Полчаса назад Луис беззаботно шагал домой, предвкушая, как выложит на стол перед матерью две монеты по кордобе каждая. На вопрос, откуда деньги, расскажет, как его попросил какой-то чиновник помыть машину. Помыть так помыть! Луис никогда не отказывался от работы... Мать обязательно кивнет, выслушав его рассказ: «В отца работящий, молодец! Мы хоть и бедные, но не лентяи. Для нас всякая работа в радость!» Она всегда так говорит, когда кому-нибудь из Веласкесов удается заработать хоть кордобу.
Но как же он ошибался, воображая этот разговор! У своего дома Луис увидел толпу мужчин и женщин. Из распахнутой двери рвался вопль матери и хриплый, нараспев, голос отца. Луис еще не успел сообразить, что к чему, как подскочивший Четага выпалил:
— Луис, брата твоего убили!.. Энрике... В канаве у бензоколонки нашли.

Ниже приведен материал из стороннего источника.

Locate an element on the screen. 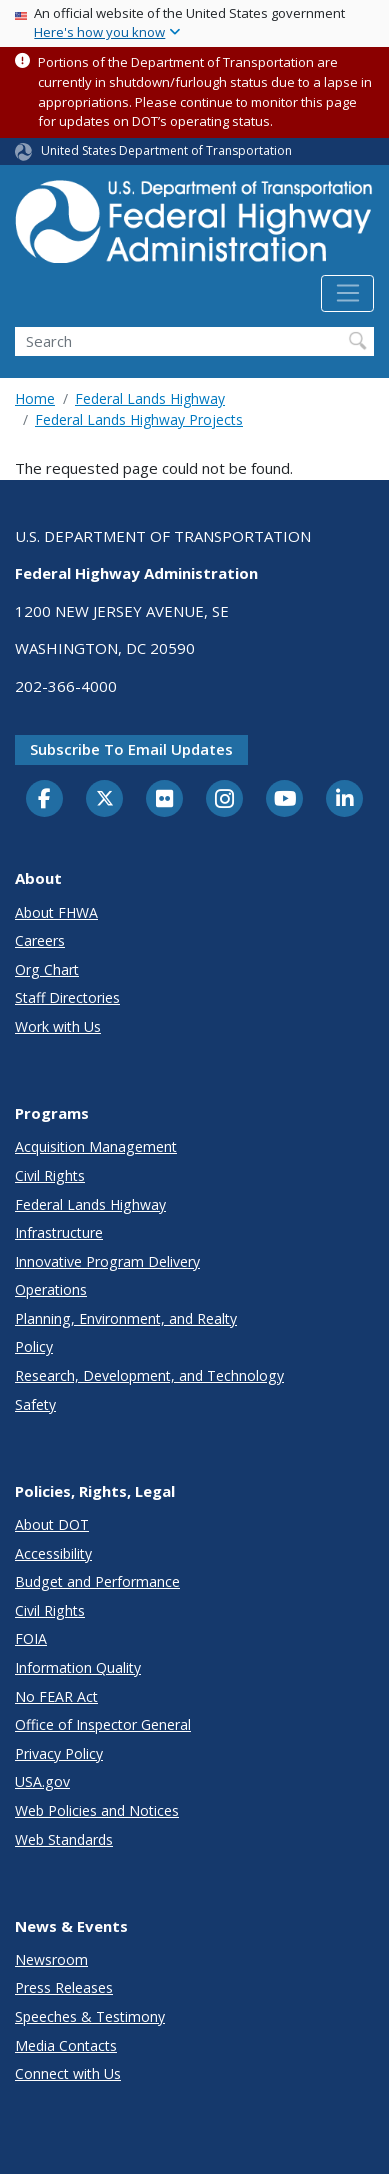  Planning, Environment, and Realty is located at coordinates (126, 1318).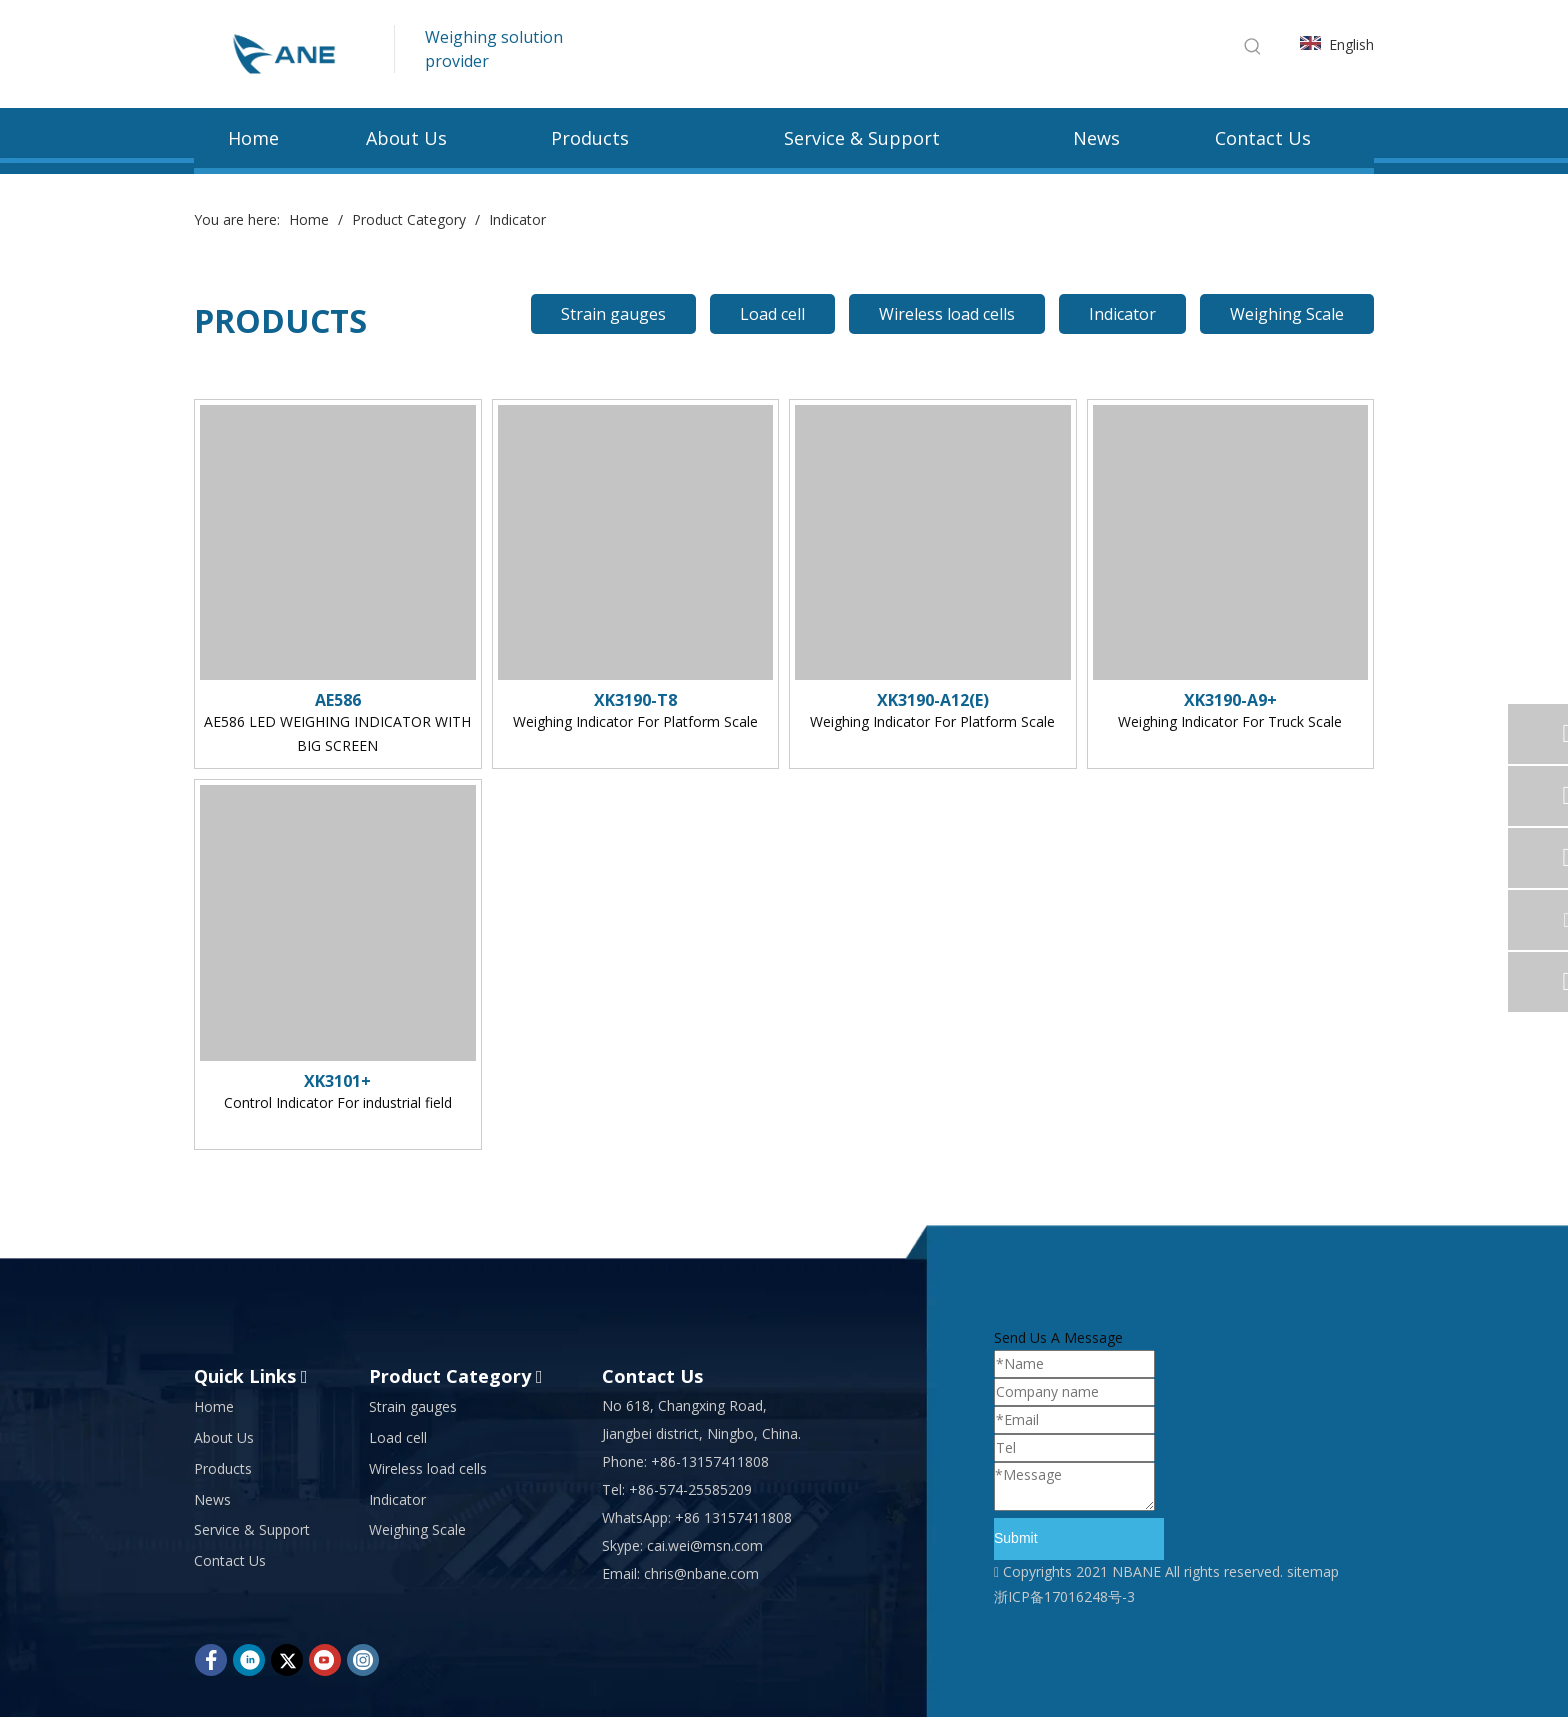 This screenshot has width=1568, height=1717. Describe the element at coordinates (613, 314) in the screenshot. I see `Strain gauges` at that location.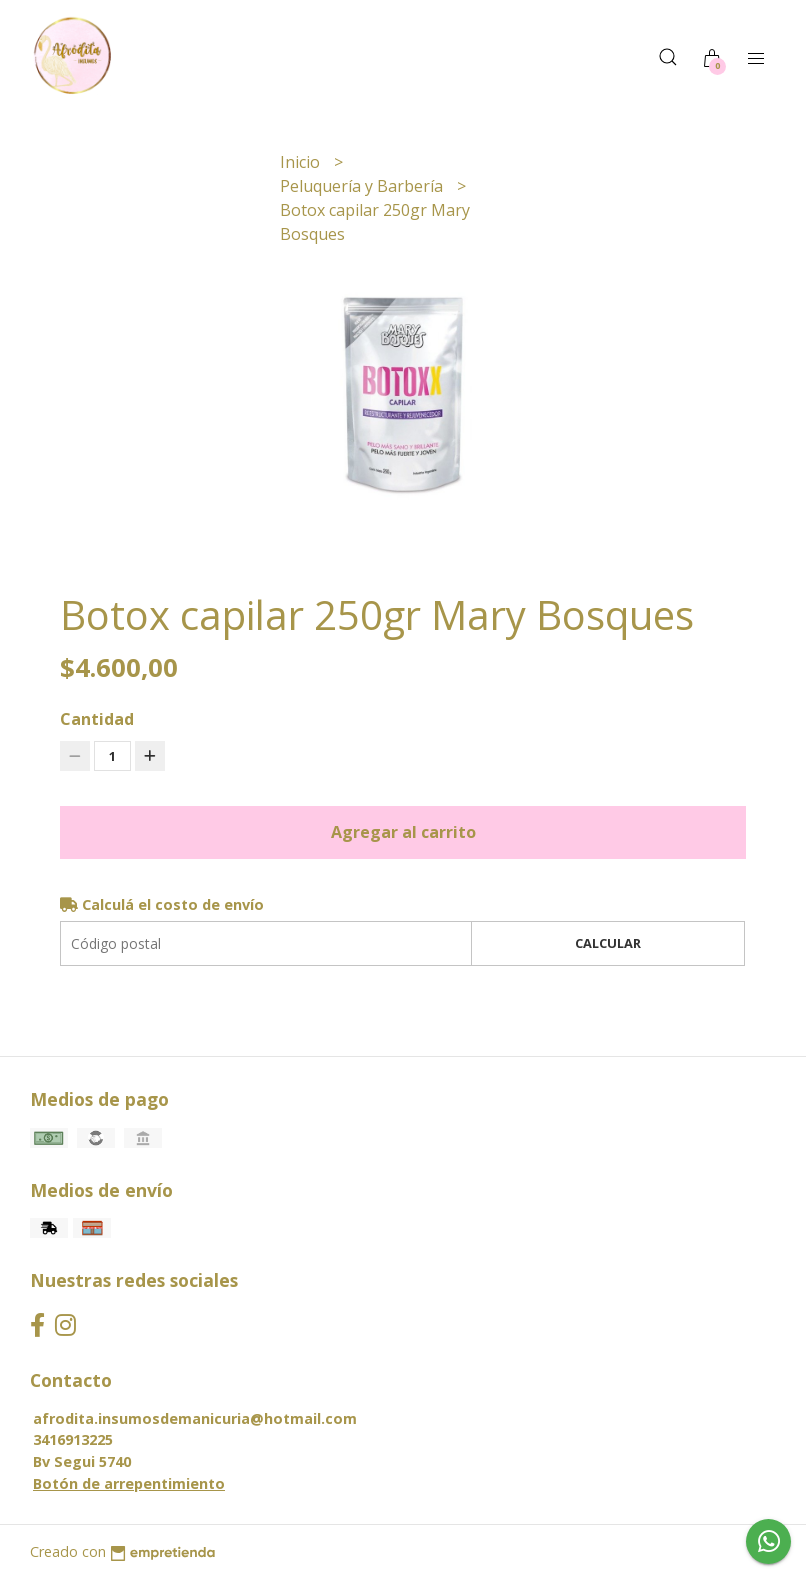 Image resolution: width=806 pixels, height=1579 pixels. Describe the element at coordinates (129, 1483) in the screenshot. I see `Botón de arrepentimiento` at that location.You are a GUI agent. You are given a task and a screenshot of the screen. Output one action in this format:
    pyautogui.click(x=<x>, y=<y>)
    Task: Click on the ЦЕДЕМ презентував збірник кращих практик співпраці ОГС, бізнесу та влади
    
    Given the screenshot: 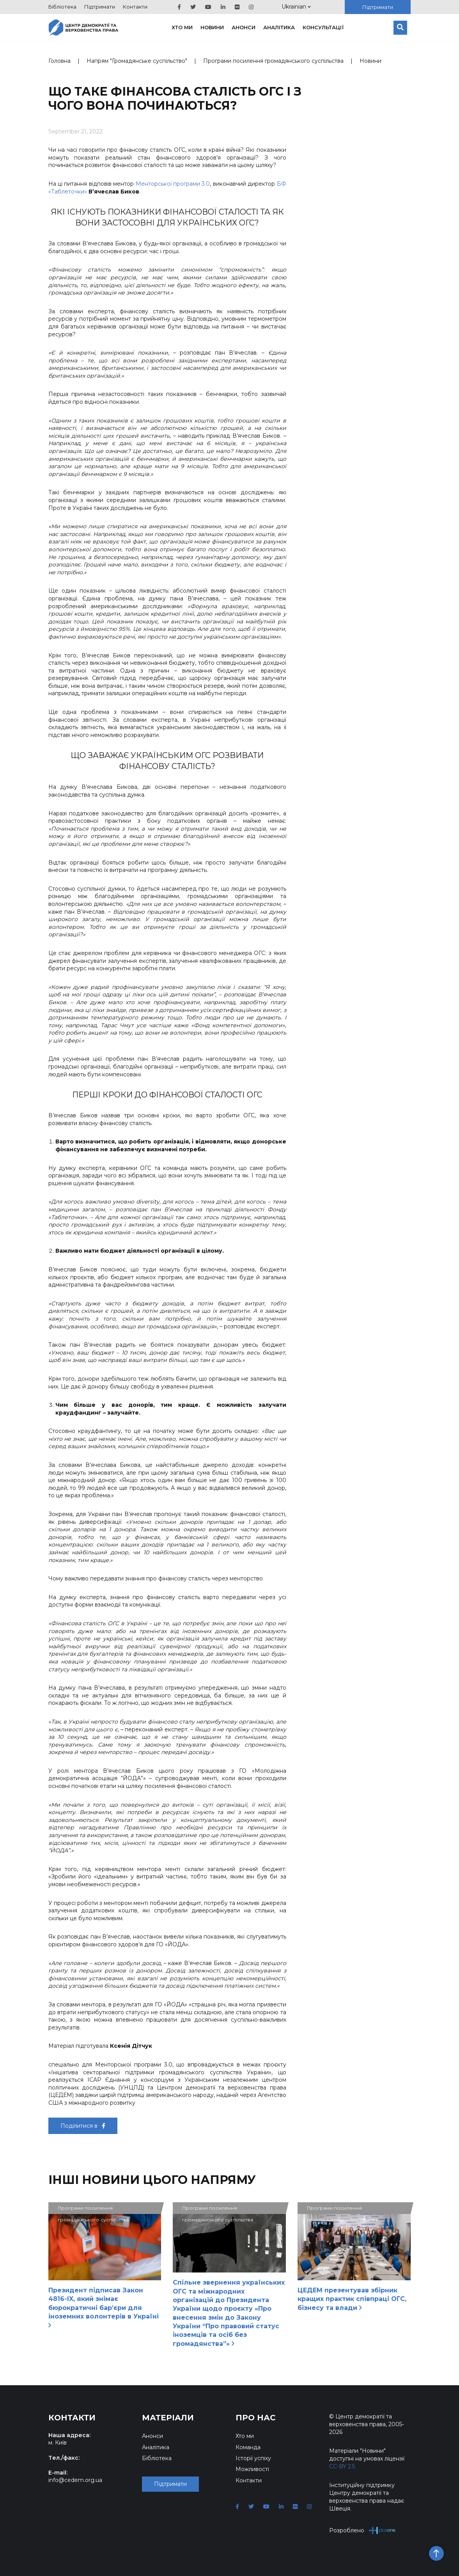 What is the action you would take?
    pyautogui.click(x=352, y=2299)
    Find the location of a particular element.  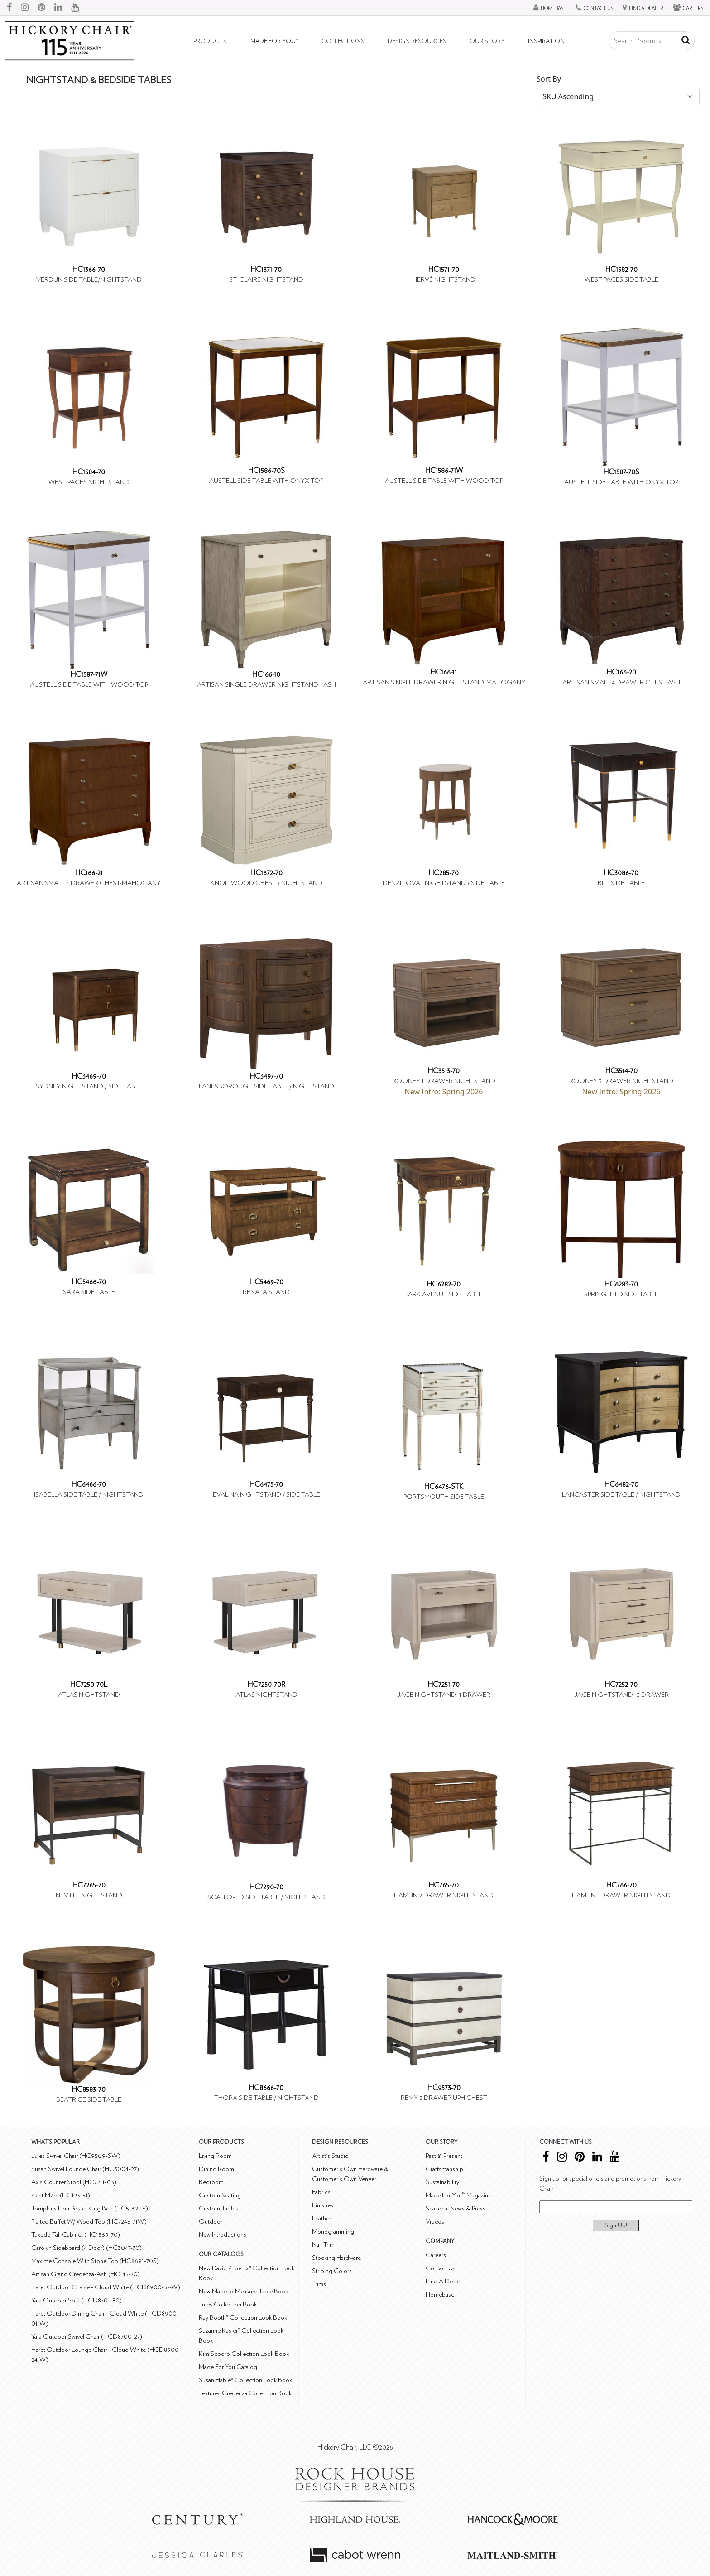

На мгновение Луису показалось, что земля качнулась под ногами. Он даже присел, чтобы не упасть, и зажмурился.
— Его застрелили, Луис. В голову и в спину стреляли. Но сначала били... Он весь в крови, Луис! Весь в крови, весь...
И тогда какая-то сила подхватила Луиса и понесла сюда, на развалины, подальше от людей, от сочувствующих взглядов, от жуткого крика матери.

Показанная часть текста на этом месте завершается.